# [What the exercise asks]
Take each line from the entries that holds "this" and copy it out.

# [Supplied data]

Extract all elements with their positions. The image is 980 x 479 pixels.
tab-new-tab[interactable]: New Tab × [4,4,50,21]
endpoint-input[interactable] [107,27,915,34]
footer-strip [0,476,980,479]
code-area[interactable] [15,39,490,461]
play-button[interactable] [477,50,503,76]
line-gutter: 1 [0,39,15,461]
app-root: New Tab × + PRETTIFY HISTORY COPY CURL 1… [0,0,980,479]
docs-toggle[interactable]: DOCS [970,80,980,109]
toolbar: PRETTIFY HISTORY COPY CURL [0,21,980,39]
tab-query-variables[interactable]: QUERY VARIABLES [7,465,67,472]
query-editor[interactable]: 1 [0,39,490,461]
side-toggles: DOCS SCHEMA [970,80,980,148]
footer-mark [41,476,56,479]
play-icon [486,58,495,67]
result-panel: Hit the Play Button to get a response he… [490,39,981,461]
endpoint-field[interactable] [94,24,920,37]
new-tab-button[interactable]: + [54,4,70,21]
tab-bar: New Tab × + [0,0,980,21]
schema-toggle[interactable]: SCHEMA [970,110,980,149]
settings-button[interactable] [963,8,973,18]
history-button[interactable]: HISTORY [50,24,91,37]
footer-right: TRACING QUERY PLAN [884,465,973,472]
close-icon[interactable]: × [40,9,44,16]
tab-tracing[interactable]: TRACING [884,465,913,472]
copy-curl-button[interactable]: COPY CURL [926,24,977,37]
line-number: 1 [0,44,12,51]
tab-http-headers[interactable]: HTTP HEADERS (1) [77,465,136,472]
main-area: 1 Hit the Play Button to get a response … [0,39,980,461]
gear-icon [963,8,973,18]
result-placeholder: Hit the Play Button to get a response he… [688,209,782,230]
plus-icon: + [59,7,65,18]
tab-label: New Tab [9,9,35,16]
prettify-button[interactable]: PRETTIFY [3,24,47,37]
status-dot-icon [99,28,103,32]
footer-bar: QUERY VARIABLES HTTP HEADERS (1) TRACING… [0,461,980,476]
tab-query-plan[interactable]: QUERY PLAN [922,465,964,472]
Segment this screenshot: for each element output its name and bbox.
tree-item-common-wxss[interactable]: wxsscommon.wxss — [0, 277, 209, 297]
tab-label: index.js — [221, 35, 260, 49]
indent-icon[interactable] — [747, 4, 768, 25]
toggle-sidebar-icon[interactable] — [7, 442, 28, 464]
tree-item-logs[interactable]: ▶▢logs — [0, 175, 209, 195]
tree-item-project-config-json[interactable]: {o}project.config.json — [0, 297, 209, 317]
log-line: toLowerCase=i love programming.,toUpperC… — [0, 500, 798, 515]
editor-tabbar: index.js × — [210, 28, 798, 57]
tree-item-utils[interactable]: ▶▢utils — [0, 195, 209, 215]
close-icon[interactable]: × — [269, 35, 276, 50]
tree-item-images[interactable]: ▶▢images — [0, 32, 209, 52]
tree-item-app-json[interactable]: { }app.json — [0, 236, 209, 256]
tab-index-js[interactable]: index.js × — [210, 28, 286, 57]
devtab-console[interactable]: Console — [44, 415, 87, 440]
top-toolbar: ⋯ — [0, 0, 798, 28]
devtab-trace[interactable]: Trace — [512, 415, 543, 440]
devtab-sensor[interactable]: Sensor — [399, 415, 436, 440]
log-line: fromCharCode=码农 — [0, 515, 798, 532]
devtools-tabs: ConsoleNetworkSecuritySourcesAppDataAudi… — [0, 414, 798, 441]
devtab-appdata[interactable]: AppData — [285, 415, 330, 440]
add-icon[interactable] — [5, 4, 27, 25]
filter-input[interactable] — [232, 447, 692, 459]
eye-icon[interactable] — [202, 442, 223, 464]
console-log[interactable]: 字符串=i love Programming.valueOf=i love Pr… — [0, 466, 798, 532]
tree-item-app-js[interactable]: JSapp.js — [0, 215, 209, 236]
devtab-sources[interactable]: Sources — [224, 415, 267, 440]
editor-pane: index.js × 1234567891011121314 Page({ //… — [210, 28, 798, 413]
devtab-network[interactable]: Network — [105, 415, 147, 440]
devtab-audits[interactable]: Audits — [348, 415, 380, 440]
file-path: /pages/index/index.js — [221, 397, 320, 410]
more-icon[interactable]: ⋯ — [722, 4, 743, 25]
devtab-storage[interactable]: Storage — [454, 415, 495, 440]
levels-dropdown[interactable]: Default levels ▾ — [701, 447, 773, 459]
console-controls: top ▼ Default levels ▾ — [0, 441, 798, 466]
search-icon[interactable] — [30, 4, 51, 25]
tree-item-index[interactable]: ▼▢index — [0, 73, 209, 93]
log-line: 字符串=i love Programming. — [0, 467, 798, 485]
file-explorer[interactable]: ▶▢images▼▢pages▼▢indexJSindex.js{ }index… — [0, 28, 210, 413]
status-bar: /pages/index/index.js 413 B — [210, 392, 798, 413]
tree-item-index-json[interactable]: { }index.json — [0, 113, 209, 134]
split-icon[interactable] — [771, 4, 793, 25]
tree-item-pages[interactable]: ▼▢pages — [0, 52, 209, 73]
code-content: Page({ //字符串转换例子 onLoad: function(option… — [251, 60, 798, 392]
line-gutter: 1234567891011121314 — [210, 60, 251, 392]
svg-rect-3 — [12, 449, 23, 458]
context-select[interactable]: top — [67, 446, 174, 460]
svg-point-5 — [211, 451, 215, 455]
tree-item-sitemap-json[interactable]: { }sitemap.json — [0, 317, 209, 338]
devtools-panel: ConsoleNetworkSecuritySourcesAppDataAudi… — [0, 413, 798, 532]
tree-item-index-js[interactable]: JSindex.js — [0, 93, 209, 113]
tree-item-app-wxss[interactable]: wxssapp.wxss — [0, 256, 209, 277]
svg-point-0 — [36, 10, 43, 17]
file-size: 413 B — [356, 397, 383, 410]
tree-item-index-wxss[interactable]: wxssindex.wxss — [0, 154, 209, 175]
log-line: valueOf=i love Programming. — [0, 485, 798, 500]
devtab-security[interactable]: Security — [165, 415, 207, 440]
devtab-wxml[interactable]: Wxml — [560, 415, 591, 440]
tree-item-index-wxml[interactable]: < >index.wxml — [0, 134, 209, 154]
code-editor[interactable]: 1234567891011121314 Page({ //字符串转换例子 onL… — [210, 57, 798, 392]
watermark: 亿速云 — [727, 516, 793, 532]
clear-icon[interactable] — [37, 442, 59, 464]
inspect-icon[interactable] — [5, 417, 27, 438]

---

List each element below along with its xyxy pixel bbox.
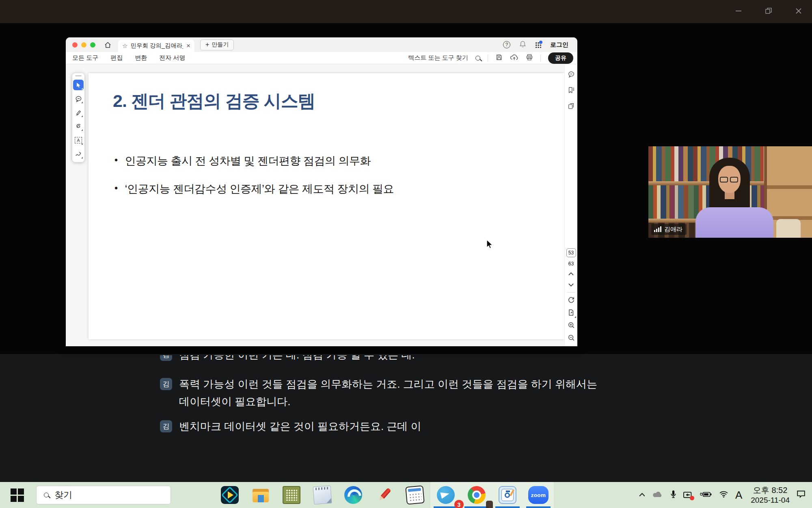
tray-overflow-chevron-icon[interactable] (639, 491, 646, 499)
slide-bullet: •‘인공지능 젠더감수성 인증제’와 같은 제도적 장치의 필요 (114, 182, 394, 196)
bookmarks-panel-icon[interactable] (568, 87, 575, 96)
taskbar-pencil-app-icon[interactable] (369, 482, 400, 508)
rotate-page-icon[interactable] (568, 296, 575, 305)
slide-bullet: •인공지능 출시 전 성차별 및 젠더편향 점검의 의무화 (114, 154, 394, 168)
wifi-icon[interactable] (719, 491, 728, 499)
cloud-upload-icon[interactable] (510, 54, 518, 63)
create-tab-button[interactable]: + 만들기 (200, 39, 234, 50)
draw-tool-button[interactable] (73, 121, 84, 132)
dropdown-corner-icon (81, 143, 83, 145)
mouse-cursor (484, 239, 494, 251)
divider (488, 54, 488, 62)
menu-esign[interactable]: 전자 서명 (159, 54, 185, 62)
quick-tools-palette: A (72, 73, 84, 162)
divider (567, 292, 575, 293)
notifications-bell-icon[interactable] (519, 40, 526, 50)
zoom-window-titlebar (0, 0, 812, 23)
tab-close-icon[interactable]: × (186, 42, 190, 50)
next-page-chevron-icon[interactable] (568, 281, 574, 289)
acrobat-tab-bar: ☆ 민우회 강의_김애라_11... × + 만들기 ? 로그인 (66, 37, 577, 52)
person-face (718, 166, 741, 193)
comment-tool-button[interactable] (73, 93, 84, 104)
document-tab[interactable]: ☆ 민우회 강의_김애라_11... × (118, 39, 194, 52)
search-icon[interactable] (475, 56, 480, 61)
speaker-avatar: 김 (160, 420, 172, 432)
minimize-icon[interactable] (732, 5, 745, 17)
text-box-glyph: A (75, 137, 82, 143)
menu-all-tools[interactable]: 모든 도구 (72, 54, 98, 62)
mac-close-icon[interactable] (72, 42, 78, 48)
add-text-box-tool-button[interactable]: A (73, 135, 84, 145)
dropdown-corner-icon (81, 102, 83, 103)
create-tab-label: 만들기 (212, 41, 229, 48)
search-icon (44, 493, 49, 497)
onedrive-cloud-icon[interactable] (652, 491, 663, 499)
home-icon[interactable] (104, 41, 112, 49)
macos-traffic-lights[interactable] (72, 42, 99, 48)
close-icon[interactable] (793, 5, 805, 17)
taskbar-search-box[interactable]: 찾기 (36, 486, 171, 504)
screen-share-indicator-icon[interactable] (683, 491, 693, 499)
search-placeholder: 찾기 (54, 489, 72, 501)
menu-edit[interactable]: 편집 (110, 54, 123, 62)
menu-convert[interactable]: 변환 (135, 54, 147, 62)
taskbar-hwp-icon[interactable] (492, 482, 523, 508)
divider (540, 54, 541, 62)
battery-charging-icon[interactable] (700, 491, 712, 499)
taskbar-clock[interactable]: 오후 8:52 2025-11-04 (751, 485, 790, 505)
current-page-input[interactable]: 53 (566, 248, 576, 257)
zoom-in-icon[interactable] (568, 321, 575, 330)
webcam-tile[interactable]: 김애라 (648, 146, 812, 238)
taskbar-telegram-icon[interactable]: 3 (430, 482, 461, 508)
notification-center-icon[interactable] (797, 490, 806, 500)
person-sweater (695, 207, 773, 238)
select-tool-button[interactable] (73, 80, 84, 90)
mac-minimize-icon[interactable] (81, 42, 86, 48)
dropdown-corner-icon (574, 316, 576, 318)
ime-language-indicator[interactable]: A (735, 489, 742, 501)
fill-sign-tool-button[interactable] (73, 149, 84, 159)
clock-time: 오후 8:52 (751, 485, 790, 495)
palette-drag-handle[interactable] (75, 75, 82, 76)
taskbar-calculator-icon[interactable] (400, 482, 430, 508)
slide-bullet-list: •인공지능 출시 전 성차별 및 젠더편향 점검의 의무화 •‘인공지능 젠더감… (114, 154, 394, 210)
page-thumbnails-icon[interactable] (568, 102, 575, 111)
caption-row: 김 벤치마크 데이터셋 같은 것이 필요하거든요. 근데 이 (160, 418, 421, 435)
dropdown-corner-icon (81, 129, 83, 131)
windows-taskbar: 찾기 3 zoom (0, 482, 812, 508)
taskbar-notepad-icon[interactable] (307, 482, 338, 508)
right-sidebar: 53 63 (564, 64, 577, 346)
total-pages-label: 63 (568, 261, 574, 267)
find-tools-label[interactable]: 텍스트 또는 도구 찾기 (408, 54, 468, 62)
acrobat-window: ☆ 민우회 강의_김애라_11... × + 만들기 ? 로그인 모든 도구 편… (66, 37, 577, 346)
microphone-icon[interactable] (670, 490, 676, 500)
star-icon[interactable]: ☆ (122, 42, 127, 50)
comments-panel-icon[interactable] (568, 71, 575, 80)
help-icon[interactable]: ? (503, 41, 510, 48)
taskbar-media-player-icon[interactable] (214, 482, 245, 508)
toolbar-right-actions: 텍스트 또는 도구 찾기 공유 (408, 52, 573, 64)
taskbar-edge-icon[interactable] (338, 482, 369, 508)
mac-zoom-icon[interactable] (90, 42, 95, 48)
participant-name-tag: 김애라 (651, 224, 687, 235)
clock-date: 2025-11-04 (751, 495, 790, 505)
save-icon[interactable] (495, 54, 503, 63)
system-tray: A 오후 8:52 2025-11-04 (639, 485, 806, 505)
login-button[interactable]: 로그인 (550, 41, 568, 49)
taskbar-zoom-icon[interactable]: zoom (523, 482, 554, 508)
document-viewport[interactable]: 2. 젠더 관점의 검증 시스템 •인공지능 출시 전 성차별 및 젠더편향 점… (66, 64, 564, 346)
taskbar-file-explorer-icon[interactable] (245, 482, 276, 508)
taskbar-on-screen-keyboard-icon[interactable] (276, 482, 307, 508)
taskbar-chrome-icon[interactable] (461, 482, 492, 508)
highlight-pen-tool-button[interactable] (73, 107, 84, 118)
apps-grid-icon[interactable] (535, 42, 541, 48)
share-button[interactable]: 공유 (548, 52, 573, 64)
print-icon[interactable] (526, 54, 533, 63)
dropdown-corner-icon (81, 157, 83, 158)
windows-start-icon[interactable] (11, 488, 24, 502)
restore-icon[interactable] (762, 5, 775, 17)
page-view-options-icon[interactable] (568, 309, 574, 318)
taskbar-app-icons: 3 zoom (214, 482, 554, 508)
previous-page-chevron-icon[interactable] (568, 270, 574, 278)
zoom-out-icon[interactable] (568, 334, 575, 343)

* * *

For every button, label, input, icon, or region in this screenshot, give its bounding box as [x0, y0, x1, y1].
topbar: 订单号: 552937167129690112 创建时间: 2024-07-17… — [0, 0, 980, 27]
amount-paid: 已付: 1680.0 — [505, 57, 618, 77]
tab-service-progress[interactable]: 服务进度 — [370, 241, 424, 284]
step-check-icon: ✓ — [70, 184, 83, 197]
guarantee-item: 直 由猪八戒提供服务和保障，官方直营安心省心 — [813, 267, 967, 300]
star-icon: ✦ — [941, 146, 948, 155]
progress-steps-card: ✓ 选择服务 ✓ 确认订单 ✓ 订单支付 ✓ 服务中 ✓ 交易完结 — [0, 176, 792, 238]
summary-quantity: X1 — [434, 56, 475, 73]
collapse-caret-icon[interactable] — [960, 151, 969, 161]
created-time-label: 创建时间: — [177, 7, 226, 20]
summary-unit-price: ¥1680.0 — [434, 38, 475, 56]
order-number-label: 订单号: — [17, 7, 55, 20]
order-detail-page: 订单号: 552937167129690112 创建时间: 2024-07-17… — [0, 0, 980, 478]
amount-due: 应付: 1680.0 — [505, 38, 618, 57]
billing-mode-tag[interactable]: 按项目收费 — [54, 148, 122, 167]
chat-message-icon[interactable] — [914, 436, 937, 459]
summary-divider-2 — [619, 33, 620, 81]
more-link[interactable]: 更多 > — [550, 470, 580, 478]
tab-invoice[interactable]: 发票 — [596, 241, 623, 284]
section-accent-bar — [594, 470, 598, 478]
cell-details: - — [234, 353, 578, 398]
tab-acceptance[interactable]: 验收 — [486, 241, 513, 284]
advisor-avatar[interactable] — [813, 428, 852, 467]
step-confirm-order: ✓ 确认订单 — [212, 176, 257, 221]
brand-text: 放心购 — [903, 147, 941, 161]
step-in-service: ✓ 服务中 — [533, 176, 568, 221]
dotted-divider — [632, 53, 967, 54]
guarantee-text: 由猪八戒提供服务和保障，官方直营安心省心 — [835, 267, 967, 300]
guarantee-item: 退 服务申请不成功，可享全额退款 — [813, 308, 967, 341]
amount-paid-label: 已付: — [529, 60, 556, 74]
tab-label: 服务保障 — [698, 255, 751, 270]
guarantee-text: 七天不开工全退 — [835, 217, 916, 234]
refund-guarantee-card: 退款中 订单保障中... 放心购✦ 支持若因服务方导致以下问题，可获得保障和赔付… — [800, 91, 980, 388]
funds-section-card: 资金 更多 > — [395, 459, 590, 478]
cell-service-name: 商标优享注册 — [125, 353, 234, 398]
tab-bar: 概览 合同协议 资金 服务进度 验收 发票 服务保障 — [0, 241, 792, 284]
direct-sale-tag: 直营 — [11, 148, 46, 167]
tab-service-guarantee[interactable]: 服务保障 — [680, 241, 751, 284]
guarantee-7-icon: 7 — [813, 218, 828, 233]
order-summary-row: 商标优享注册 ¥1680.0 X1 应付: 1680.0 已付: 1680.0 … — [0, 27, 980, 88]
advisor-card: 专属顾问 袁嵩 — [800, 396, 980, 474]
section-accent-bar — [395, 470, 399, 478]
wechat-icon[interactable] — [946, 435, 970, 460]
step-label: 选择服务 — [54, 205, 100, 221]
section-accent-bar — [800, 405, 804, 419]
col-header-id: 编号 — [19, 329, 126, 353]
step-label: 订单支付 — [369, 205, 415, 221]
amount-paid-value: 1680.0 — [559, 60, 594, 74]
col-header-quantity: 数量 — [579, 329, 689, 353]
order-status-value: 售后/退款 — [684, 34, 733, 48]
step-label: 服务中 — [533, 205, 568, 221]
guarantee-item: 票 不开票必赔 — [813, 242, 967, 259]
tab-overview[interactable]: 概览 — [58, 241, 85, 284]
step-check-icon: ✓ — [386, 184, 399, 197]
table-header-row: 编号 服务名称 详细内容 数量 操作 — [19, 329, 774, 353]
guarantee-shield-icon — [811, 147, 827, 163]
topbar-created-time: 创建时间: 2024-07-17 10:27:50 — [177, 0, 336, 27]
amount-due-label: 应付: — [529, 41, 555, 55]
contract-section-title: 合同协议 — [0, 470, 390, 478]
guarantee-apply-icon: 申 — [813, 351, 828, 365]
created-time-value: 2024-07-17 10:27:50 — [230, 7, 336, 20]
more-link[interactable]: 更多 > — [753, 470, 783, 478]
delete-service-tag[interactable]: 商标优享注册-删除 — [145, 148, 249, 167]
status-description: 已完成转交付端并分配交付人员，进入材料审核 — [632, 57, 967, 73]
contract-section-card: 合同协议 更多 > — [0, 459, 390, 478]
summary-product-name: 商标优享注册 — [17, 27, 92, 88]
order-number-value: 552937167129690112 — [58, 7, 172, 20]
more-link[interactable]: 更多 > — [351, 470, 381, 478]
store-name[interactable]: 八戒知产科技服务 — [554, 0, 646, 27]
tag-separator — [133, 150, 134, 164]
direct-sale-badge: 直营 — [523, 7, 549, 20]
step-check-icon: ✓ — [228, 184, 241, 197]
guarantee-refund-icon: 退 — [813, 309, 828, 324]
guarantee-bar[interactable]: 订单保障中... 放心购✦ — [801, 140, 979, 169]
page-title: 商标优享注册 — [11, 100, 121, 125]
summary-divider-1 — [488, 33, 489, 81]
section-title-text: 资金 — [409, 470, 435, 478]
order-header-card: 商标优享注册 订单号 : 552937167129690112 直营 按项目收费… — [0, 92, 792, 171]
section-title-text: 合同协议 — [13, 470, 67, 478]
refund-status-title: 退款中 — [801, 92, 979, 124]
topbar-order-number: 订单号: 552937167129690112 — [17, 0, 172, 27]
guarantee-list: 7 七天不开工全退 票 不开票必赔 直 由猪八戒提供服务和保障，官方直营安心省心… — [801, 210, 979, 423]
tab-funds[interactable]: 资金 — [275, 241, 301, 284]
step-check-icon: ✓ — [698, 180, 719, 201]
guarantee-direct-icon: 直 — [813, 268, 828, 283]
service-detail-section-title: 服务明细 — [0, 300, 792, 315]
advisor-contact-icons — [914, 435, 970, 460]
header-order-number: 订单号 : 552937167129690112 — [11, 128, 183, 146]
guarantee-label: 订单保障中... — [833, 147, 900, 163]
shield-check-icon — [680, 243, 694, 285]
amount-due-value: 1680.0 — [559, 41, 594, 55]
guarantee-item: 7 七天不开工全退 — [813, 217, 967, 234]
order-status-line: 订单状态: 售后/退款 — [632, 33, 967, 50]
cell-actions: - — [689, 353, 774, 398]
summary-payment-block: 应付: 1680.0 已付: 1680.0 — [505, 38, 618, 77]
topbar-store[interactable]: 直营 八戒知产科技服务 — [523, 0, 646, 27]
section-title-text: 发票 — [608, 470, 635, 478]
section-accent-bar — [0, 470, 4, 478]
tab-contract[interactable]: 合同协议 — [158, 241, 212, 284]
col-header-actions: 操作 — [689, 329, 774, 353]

# [Your response]
Segment this screenshot: for each element output its name and bbox.
For every button, label, input, icon, or region in this screenshot, give its bounding box as [x0, y0, x1, y1].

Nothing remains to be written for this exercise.